About this exercise:
Write out every record in full, exactly as written, please.

(Data items)

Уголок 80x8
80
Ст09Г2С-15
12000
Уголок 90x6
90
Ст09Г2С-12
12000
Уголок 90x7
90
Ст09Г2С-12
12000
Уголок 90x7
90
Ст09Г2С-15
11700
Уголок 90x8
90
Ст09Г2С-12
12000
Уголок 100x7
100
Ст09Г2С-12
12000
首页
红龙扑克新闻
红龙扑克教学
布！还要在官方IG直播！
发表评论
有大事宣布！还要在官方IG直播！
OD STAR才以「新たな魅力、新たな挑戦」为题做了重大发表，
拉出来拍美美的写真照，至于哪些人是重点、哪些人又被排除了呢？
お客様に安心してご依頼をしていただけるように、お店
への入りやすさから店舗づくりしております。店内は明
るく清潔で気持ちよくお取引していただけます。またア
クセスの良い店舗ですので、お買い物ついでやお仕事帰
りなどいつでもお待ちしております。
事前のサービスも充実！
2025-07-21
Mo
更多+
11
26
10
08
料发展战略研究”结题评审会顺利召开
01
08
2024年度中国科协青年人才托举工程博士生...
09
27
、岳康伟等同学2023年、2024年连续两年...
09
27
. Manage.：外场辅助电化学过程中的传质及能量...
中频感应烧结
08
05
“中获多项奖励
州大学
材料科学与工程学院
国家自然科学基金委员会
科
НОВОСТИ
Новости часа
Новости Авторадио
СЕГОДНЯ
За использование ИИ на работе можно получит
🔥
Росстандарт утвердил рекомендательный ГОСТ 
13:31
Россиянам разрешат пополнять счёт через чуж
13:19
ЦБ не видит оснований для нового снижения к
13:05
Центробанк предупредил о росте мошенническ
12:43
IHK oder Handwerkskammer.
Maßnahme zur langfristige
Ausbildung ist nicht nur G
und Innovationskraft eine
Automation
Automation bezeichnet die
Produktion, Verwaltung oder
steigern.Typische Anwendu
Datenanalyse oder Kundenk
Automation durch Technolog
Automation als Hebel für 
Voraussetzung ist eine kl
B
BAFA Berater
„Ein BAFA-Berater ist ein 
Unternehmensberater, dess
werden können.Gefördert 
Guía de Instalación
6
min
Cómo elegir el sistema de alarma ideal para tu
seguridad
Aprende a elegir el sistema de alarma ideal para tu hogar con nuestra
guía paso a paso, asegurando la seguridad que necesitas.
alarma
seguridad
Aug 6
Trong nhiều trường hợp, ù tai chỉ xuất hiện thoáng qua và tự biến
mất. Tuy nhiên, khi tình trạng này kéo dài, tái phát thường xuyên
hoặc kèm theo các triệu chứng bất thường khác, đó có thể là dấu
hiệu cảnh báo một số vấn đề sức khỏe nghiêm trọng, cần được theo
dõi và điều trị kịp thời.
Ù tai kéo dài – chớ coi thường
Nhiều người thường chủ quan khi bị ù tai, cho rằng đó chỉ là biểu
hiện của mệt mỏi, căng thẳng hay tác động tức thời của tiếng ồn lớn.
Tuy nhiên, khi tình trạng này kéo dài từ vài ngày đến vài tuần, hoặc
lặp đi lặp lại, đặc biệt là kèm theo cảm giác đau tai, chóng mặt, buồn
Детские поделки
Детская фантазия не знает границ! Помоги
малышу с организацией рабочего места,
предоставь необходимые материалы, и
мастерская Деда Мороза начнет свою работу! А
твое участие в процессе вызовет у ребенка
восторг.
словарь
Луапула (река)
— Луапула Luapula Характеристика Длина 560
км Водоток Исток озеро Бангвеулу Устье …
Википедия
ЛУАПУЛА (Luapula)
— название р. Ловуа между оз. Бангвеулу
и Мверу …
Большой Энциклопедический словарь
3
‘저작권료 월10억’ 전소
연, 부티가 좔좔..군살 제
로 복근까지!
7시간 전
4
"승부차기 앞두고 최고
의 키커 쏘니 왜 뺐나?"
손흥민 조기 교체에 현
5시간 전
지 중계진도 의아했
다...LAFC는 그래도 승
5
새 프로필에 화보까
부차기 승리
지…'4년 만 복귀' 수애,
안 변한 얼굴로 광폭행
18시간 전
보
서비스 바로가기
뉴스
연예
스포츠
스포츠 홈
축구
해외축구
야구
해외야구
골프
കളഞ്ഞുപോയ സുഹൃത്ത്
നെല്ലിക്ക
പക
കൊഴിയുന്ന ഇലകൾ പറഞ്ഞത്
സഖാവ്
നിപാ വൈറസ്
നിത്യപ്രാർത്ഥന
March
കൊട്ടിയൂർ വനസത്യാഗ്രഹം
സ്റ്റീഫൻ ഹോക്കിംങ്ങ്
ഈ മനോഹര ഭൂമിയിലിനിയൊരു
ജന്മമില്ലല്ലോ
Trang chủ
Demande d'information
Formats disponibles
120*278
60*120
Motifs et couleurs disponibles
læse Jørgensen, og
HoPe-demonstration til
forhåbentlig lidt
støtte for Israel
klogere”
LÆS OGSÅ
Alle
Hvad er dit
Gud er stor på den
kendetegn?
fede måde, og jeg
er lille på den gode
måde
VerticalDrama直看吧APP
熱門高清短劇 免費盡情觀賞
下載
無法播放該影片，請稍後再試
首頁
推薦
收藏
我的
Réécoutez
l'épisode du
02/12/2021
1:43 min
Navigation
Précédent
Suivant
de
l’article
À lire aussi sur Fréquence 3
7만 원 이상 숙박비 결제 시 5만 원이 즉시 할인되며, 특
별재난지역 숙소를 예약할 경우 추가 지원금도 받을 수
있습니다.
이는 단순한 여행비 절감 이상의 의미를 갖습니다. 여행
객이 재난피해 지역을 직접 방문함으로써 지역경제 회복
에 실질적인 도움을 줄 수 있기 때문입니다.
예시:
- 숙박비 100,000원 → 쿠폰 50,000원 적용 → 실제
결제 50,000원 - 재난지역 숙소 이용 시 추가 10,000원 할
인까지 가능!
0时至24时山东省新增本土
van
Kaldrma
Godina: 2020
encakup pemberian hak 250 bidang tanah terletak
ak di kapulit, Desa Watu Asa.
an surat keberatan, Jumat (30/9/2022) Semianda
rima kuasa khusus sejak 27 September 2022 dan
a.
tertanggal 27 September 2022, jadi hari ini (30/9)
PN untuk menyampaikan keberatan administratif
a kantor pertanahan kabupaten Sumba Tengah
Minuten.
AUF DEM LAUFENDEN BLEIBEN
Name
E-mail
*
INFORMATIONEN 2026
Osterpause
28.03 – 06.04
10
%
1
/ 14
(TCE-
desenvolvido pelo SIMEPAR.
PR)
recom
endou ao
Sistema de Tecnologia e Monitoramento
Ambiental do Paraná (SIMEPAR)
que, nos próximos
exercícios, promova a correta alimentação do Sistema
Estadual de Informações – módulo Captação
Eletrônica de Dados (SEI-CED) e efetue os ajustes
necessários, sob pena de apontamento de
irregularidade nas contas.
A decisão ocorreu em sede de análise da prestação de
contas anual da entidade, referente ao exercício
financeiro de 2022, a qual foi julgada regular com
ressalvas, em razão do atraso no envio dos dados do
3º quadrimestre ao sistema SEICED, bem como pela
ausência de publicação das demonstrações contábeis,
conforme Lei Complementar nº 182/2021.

Answer section:
Уголок 80x8
80
Ст09Г2С-15
12000
Уголок 90x6
90
Ст09Г2С-12
12000
Уголок 90x7
90
Ст09Г2С-12
12000
Уголок 90x7
90
Ст09Г2С-15
11700
Уголок 90x8
90
Ст09Г2С-12
12000
Уголок 100x7
100
Ст09Г2С-12
12000
首页
红龙扑克新闻
红龙扑克教学
布！还要在官方IG直播！
发表评论
有大事宣布！还要在官方IG直播！
OD STAR才以「新たな魅力、新たな挑戦」为题做了重大发表，
拉出来拍美美的写真照，至于哪些人是重点、哪些人又被排除了呢？
お客様に安心してご依頼をしていただけるように、お店
への入りやすさから店舗づくりしております。店内は明
るく清潔で気持ちよくお取引していただけます。またア
クセスの良い店舗ですので、お買い物ついでやお仕事帰
りなどいつでもお待ちしております。
事前のサービスも充実！
2025-07-21
Mo
更多+
11
26
10
08
料发展战略研究”结题评审会顺利召开
01
08
2024年度中国科协青年人才托举工程博士生...
09
27
、岳康伟等同学2023年、2024年连续两年...
09
27
. Manage.：外场辅助电化学过程中的传质及能量...
中频感应烧结
08
05
“中获多项奖励
州大学
材料科学与工程学院
国家自然科学基金委员会
科
НОВОСТИ
Новости часа
Новости Авторадио
СЕГОДНЯ
За использование ИИ на работе можно получит
🔥
Росстандарт утвердил рекомендательный ГОСТ 
13:31
Россиянам разрешат пополнять счёт через чуж
13:19
ЦБ не видит оснований для нового снижения к
13:05
Центробанк предупредил о росте мошенническ
12:43
IHK oder Handwerkskammer.
Maßnahme zur langfristige
Ausbildung ist nicht nur G
und Innovationskraft eine
Automation
Automation bezeichnet die
Produktion, Verwaltung oder
steigern.Typische Anwendu
Datenanalyse oder Kundenk
Automation durch Technolog
Automation als Hebel für 
Voraussetzung ist eine kl
B
BAFA Berater
„Ein BAFA-Berater ist ein 
Unternehmensberater, dess
werden können.Gefördert 
Guía de Instalación
6
min
Cómo elegir el sistema de alarma ideal para tu
seguridad
Aprende a elegir el sistema de alarma ideal para tu hogar con nuestra
guía paso a paso, asegurando la seguridad que necesitas.
alarma
seguridad
Aug 6
Trong nhiều trường hợp, ù tai chỉ xuất hiện thoáng qua và tự biến
mất. Tuy nhiên, khi tình trạng này kéo dài, tái phát thường xuyên
hoặc kèm theo các triệu chứng bất thường khác, đó có thể là dấu
hiệu cảnh báo một số vấn đề sức khỏe nghiêm trọng, cần được theo
dõi và điều trị kịp thời.
Ù tai kéo dài – chớ coi thường
Nhiều người thường chủ quan khi bị ù tai, cho rằng đó chỉ là biểu
hiện của mệt mỏi, căng thẳng hay tác động tức thời của tiếng ồn lớn.
Tuy nhiên, khi tình trạng này kéo dài từ vài ngày đến vài tuần, hoặc
lặp đi lặp lại, đặc biệt là kèm theo cảm giác đau tai, chóng mặt, buồn
Детские поделки
Детская фантазия не знает границ! Помоги
малышу с организацией рабочего места,
предоставь необходимые материалы, и
мастерская Деда Мороза начнет свою работу! А
твое участие в процессе вызовет у ребенка
восторг.
словарь
Луапула (река)
— Луапула Luapula Характеристика Длина 560
км Водоток Исток озеро Бангвеулу Устье …
Википедия
ЛУАПУЛА (Luapula)
— название р. Ловуа между оз. Бангвеулу
и Мверу …
Большой Энциклопедический словарь
3
‘저작권료 월10억’ 전소
연, 부티가 좔좔..군살 제
로 복근까지!
7시간 전
4
"승부차기 앞두고 최고
의 키커 쏘니 왜 뺐나?"
손흥민 조기 교체에 현
5시간 전
지 중계진도 의아했
다...LAFC는 그래도 승
5
새 프로필에 화보까
부차기 승리
지…'4년 만 복귀' 수애,
안 변한 얼굴로 광폭행
18시간 전
보
서비스 바로가기
뉴스
연예
스포츠
스포츠 홈
축구
해외축구
야구
해외야구
골프
കളഞ്ഞുപോയ സുഹൃത്ത്
നെല്ലിക്ക
പക
കൊഴിയുന്ന ഇലകൾ പറഞ്ഞത്
സഖാവ്
നിപാ വൈറസ്
നിത്യപ്രാർത്ഥന
March
കൊട്ടിയൂർ വനസത്യാഗ്രഹം
സ്റ്റീഫൻ ഹോക്കിംങ്ങ്
ഈ മനോഹര ഭൂമിയിലിനിയൊരു
ജന്മമില്ലല്ലോ
Trang chủ
Demande d'information
Formats disponibles
120*278
60*120
Motifs et couleurs disponibles
læse Jørgensen, og
HoPe-demonstration til
forhåbentlig lidt
støtte for Israel
klogere”
LÆS OGSÅ
Alle
Hvad er dit
Gud er stor på den
kendetegn?
fede måde, og jeg
er lille på den gode
måde
VerticalDrama直看吧APP
熱門高清短劇 免費盡情觀賞
下載
無法播放該影片，請稍後再試
首頁
推薦
收藏
我的
Réécoutez
l'épisode du
02/12/2021
1:43 min
Navigation
Précédent
Suivant
de
l’article
À lire aussi sur Fréquence 3
7만 원 이상 숙박비 결제 시 5만 원이 즉시 할인되며, 특
별재난지역 숙소를 예약할 경우 추가 지원금도 받을 수
있습니다.
이는 단순한 여행비 절감 이상의 의미를 갖습니다. 여행
객이 재난피해 지역을 직접 방문함으로써 지역경제 회복
에 실질적인 도움을 줄 수 있기 때문입니다.
예시:
- 숙박비 100,000원 → 쿠폰 50,000원 적용 → 실제
결제 50,000원 - 재난지역 숙소 이용 시 추가 10,000원 할
인까지 가능!
0时至24时山东省新增本土
van
Kaldrma
Godina: 2020
encakup pemberian hak 250 bidang tanah terletak
ak di kapulit, Desa Watu Asa.
an surat keberatan, Jumat (30/9/2022) Semianda
rima kuasa khusus sejak 27 September 2022 dan
a.
tertanggal 27 September 2022, jadi hari ini (30/9)
PN untuk menyampaikan keberatan administratif
a kantor pertanahan kabupaten Sumba Tengah
Minuten.
AUF DEM LAUFENDEN BLEIBEN
Name
E-mail
*
INFORMATIONEN 2026
Osterpause
28.03 – 06.04
10
%
1
/ 14
(TCE-
desenvolvido pelo SIMEPAR.
PR)
recom
endou ao
Sistema de Tecnologia e Monitoramento
Ambiental do Paraná (SIMEPAR)
que, nos próximos
exercícios, promova a correta alimentação do Sistema
Estadual de Informações – módulo Captação
Eletrônica de Dados (SEI-CED) e efetue os ajustes
necessários, sob pena de apontamento de
irregularidade nas contas.
A decisão ocorreu em sede de análise da prestação de
contas anual da entidade, referente ao exercício
financeiro de 2022, a qual foi julgada regular com
ressalvas, em razão do atraso no envio dos dados do
3º quadrimestre ao sistema SEICED, bem como pela
ausência de publicação das demonstrações contábeis,
conforme Lei Complementar nº 182/2021.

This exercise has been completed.